NEW YORK (CNN/Money) -
If the unemployment rate stays at current levels until the election, President Bush stands a much better chance at winning another four years in the White House, a job placement firm reported Monday.
In 10 of the last 14 elections, with some exceptions, the incumbent has been re-elected 71 percent of the time when the unemployment rate dropped below 5.6 percent from August until the election in November, according to Challenger, Gray, & Christmas.
The unemployment rate sank to 5.5 percent in July, even as hiring by employers slowed significantly.
"The economy is always an important issue in voters' minds, especially as it relates to the job market," CEO John Challenger said in a statement. "Most Americans do not pay much attention to gross domestic product growth, the strength of the dollar, inflation or other economic indicators."

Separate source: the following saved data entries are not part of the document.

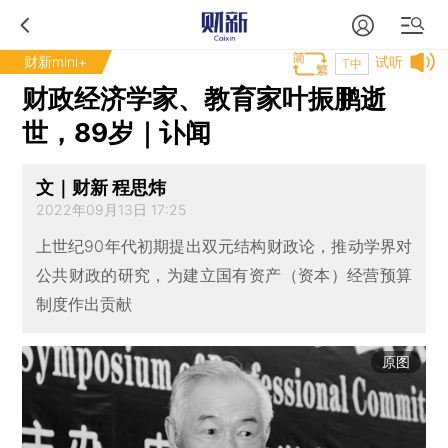
财新mini+
试听
T中
财政经济学家、教育家叶振鹏逝
世，89岁｜讣闻
文｜财新 程思炜
2022年09月13日 17:25
上世纪90年代初期提出双元结构财政论，推动学界对
公共财政的研究，为建立国有资产（资本）经营预算
制度作出贡献
原图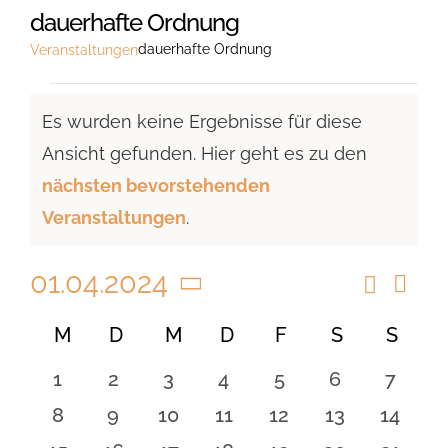
dauerhafte Ordnung
dauerhafte Ordnung
Veranstaltungen
Veranstaltungen
Es wurden keine Ergebnisse für diese
Ansicht gefunden. Hier geht es zu den
Hinweis
nächsten bevorstehenden
Veranstaltungen
.
01.04.2024
Suche
Vera
Veranst
Monat
Ansi
Datum
Suche
Kalender
M
MONTAG
D
DIENSTAG
M
MITTWOCH
D
DONNERSTAG
F
FREITAG
S
SAMSTAG
S
SON
Navi
wählen.
und
von
0
0
0
0
0
0
0
1
2
3
4
5
6
7
Ansicht
Veranstaltungen
Veranstaltungen
Veranstaltungen
Veranstaltungen
Veranstaltungen
Veranstaltungen
Veranstaltu
Verans
0
0
0
0
0
0
0
8
9
10
11
12
13
14
Navigat
Veranstaltungen
Veranstaltungen
Veranstaltungen
Veranstaltungen
Veranstaltungen
Veranstaltu
Verans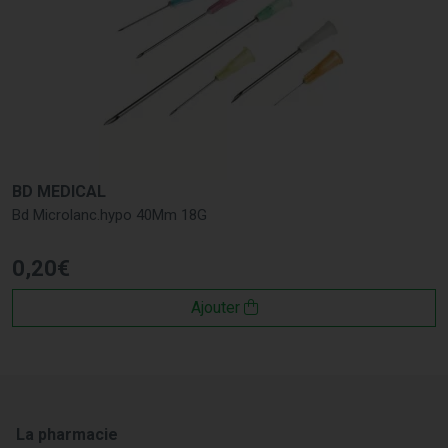
BD MEDICAL
Bd Microlanc.hypo 40Mm 18G
0
,
20
€
Ajouter
La pharmacie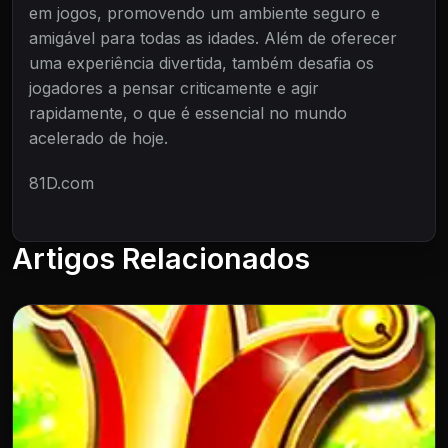
em jogos, promovendo um ambiente seguro e
amigável para todas as idades. Além de oferecer
uma experiência divertida, também desafia os
jogadores a pensar criticamente e agir
rapidamente, o que é essencial no mundo
acelerado de hoje.
81D.com
Artigos Relacionados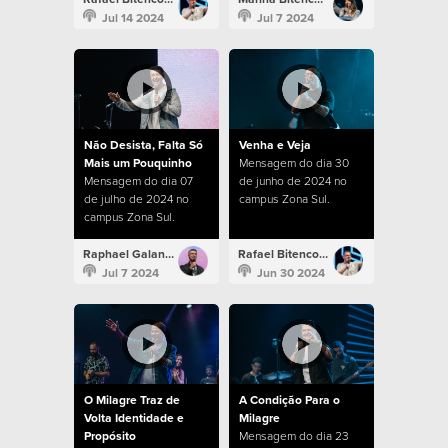
Jul 14 2024
Jul 7 2024
Não Desista, Falta Só
Venha e Veja
Mais um Pouquinho
Mensagem do dia 30
Mensagem do dia 07
de junho de 2024 no
de julho de 2024 no
campus Zona Sul.
campus Zona Sul.
Raphael Galante
Rafael Bitencourt
Jul 7 2024
Jun 30 2024
O Milagre Traz de
A Condição Para o
Volta Identidade e
Milagre
Propósito
Mensagem do dia 23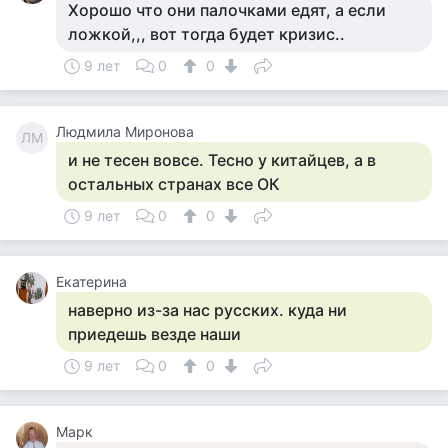
Хорошо что они палочками едят, а если
ложкой,,, вот тогда будет кризис..
9 лет
0
0
Людмила Миронова
ЛМ
и не тесен вовсе. Тесно у китайцев, а в
остальных странах все ОК
9 лет
0
0
Екатерина
наверно из-за нас русских. куда ни
приедешь везде наши
9 лет
0
0
Марк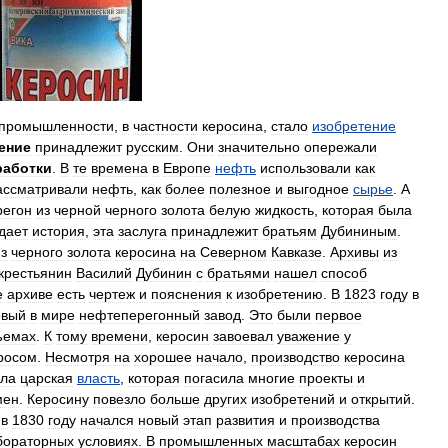
промышленности
,
в
частности
керосина
,
стало
изобретение
ение
принадлежит
русским
.
Они
значительно
опережали
работки
.
В
те
времена
в
Европе
нефть
использовали
как
ассматривали
нефть
,
как
более
полезное
и
выгодное
сырье
.
А
регон
из
черной
черного
золота
белую
жидкость
,
которая
была
дает
история
,
эта
заслуга
принадлежит
братьям
Дубининым
.
з
черного
золота
керосина
на
Северном
Кавказе
.
Архивы
из
крестьянин
Василий
Дубинин
с
братьями
нашел
способ
е
архиве
есть
чертеж
и
пояснения
к
изобретению
.
В
1823
году
в
рвый
в
мире
нефтеперегонный
завод
.
Это
были
первое
ъемах
.
К
тому
времени
,
керосин
завоевал
уважение
у
росом
.
Несмотря
на
хорошее
начало
,
производство
керосина
ала
царская
власть
,
которая
погасила
многие
проекты
и
мен
.
Керосину
повезло
больше
других
изобретений
и
открытий
.
в
1830
году
начался
новый
этап
развития
и
производства
бораторных
условиях
.
В
промышленных
масштабах
керосин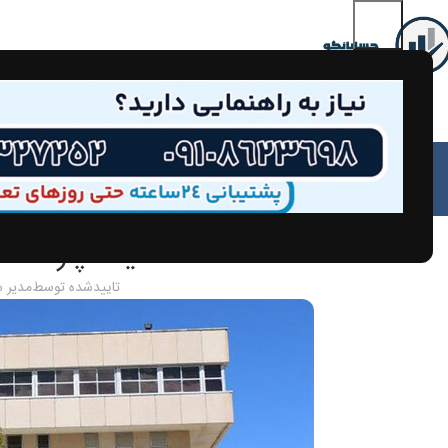
مق
مالیات پارک ها
تاییدشده توسط
مدیر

People's perceptions about the strength of the economy come "almost exclusively" from whether they and their friends and neighbors can find work, he added.
But if unemployment averaged 5.6 percent or above from August to October, the challenging party took over, the firm said.
While most Americans watch the unemployment rate, that's not the most closely watched indicator of the health of the job market for many economists and investors.
Economists and many policy-makers traditionally pay more attention to payroll figures, compiled by the Labor Department in a separate survey of businesses, that show whether companies are adding or subtracting jobs.
The department's unemployment rate, generated from its survey of households, can fluctuate at times as people who were previously discouraged re-enter the work force.
That can tend to push the rate higher. Conversely, people sometimes take part-time jobs until they find full-time work, which can pull the rate lower, even in a relatively sluggish labor market.
After a prolonged period of weakness, payroll growth surged for three months last spring, but then slowed sharply in June and July, coming in well below economists' forecasts.
Another reading is due this Friday when the Labor Department reports on August payrolls and unemployment. That'll be the next to last job report before the Nov. 2 election.